Trata-se de estudo descritivo de abordagem quantitativa, que adotou amostragem por conveniência(10). As seguintes informações foram pré-estabelecidas: grau de confiança=95%, e p-valor <0,05. O cenário de coleta de dados foi a quarta edição da Marcha das Margaridas, ocorrida em Brasília. A Marcha das Margaridas é uma ação coletiva sociopolítica e uma atividade em adesão à Marcha Mundial de Mulheres de caráter formativo, de denúncia e pressão, mas também de proposição, diálogo e negociação política com o Estado(11). Ocorre a cada quatro anos e é organizada pelas mulheres do Movimento Sindical dos Trabalhadores Rurais e coordenada pela Confederação Nacional dos Trabalhadores da Agricultura. Participaram da pesquisa 795 trabalhadoras rurais que atenderam aos critérios de inclusão: idade superior a 18 anos e participantes da 4ª Marcha das Margaridas. As questões foram adaptadas de instrumento validado do estudo multipaíses para estimar as violências contra as mulheres, realizado pela OMS(6,13).

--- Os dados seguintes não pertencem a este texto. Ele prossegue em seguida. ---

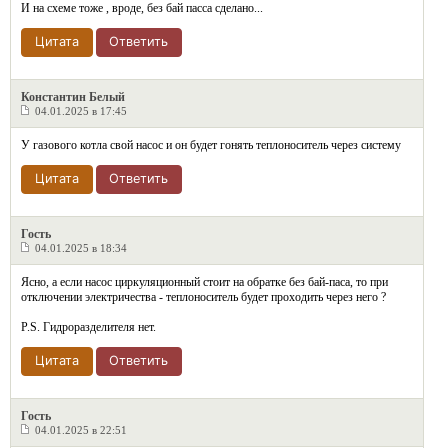
И на схеме тоже , вроде, без бай пасса сделано...
Цитата
Ответить
Константин Белый
04.01.2025 в 17:45
У газового котла свой насос и он будет гонять теплоноситель через систему
Цитата
Ответить
Гость
04.01.2025 в 18:34
Ясно, а если насос циркуляционный стоит на обратке без бай-паса, то при
отключении электричества - теплоноситель будет проходить через него ?
P.S. Гидроразделителя нет.
Цитата
Ответить
Гость
04.01.2025 в 22:51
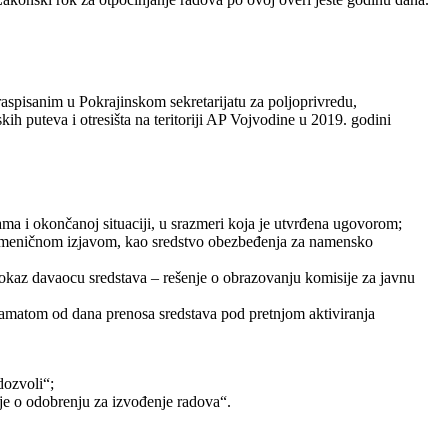
aspisanim u Pokrajinskom sekretarijatu za poljoprivredu,
ih puteva i otresišta na teritoriji AP Vojvodine u 2019. godini
ma i okončanoj situaciji, u srazmeri koja je utvrđena ugovorom;
u s meničnom izjavom, kao sredstvo obezbeđenja za namensko
dokaz davaocu sredstava – rešenje o obrazovanju komisije za javnu
 kamatom od dana prenosa sredstava pod pretnjom aktiviranja
dozvoli“;
enje o odobrenju za izvođenje radova“.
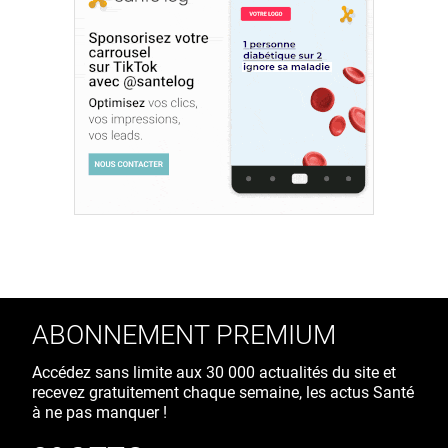
ABONNEMENT PREMIUM
Accédez sans limite aux 30 000 actualités du site et
recevez gratuitement chaque semaine, les actus Santé
à ne pas manquer !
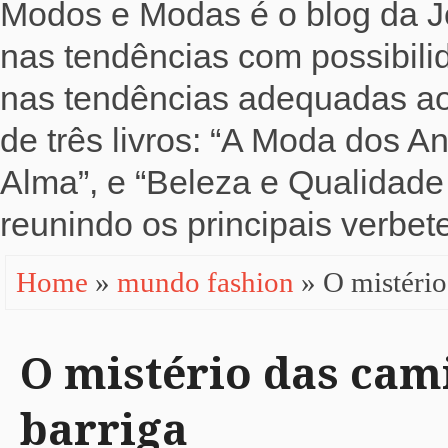
Modos e Modas é o blog da Jo
nas tendências com possibili
nas tendências adequadas ao b
de três livros: “A Moda dos 
Alma”, e “Beleza e Qualidade 
reunindo os principais verbete
Home
»
mundo fashion
» O mistério
O mistério das cam
barriga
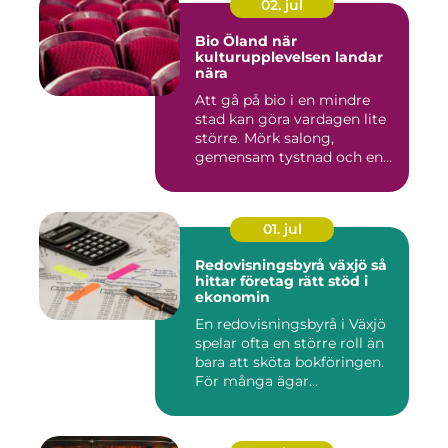
02. jul
Bio Öland när
kulturupplevelsen landar
nära
Att gå på bio i en mindre
stad kan göra vardagen lite
större. Mörk salong,
gemensam tystnad och en
d...
01. jul
Redovisningsbyrå växjö så
hittar företag rätt stöd i
ekonomin
En redovisningsbyrå i Växjö
spelar ofta en större roll än
bara att sköta bokföringen.
För många ägar...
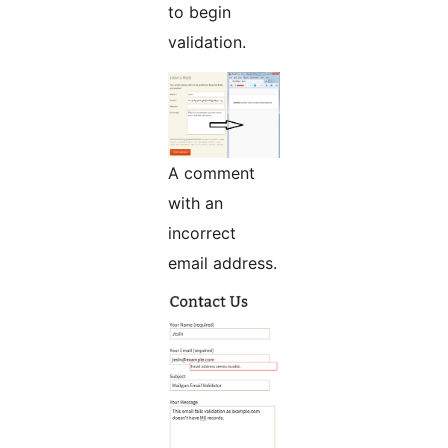
to begin
validation.
A comment
with an
incorrect
email address.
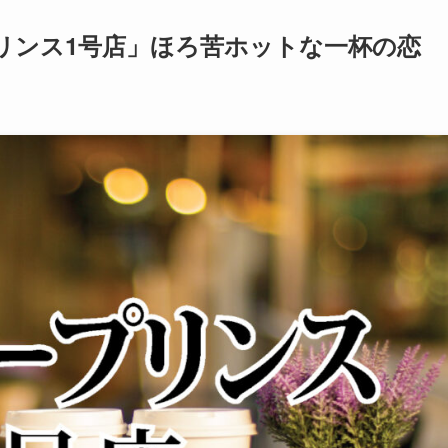
リンス1号店」ほろ苦ホットな一杯の恋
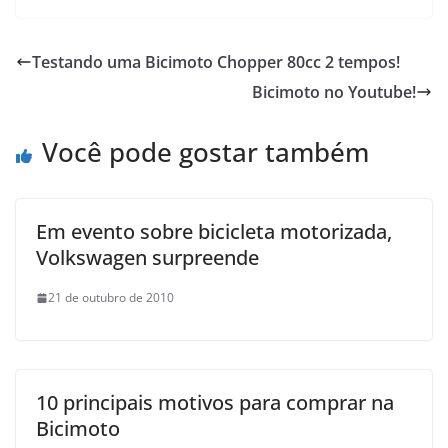
Testando uma Bicimoto Chopper 80cc 2 tempos!
Bicimoto no Youtube!
Você pode gostar também
Em evento sobre bicicleta motorizada,
Volkswagen surpreende
21 de outubro de 2010
10 principais motivos para comprar na
Bicimoto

A coleta de dados ocorreu nos dias 16 e 17 de agosto de 2011, na dependência externa dos alojamentos destinados às mulheres e situados no Parque da Cidade, em Brasília, bem como durante o evento. Foi acompanhada por uma equipe de voluntários, acadêmicos de diferentes áreas da saúde e afins, previamente capacitados na técnica de urna. Esse procedimento permite o sigilo sobre a origem dos dados, a fim de melhorar a fidedignidade das respostas a questões socialmente controversas que se relacionam à privacidade dos participantes, como, por exemplo, o aborto, violências, comportamentos, entre outros(12). Eram questionários autopreenchidos e posteriormente depositados em urnas dispostas estrategicamente no local do evento. A finalidade do uso de urnas foi a de resguardar a confidencialidade e garantir o anonimato das participantes.

Para a análise estatística, foram utilizadas as seguintes variáveis independentes: faixa etária, anos de estudo, estado civil, posição familiar, cor, religião e origem geográfica. Definiram-se quatro questões como variáveis dependentes, que visaram identificar a natureza e a ocorrência de episódios de violências por parceiros íntimos e duas questões sobre episódios de violência cometidos por elas.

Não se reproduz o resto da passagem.